> _Instructions for the task_: Nothing should appear in the answer except the lines from the one containing "ση’ ούτε τίποτε" through the end of the listing, repeated exactly.

> _Listed records_:
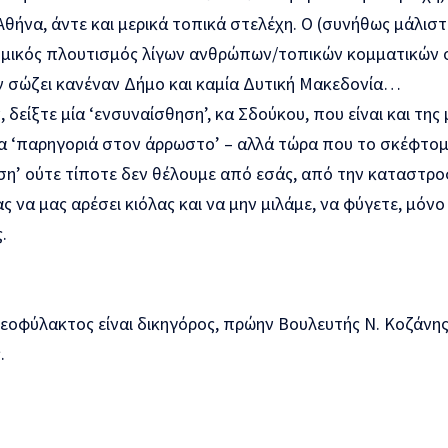
θήνα, άντε και μερικά τοπικά στελέχη. Ο (συνήθως μάλισ
ομικός πλουτισμός λίγων ανθρώπων/τοπικών κομματικών 
ν σώζει κανέναν Δήμο και καμία Δυτική Μακεδονία…
 δείξτε μία ‘ενσυναίσθηση’, κα Σδούκου, που είναι και της 
α ‘παρηγοριά στον άρρωστο’ – αλλά τώρα που το σκέφτομαι
ση’ ούτε τίποτε δεν θέλουμε από εσάς, από την καταστρο
ς να μας αρέσει κιόλας και να μην μιλάμε, να φύγετε, μόν
.
Θεοφύλακτος είναι δικηγόρος, πρώην Βουλευτής Ν. Κοζάνης
.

> _Output_:
ση’ ούτε τίποτε δεν θέλουμε από εσάς, από την καταστρο
ς να μας αρέσει κιόλας και να μην μιλάμε, να φύγετε, μόν
.
Θεοφύλακτος είναι δικηγόρος, πρώην Βουλευτής Ν. Κοζάνης
.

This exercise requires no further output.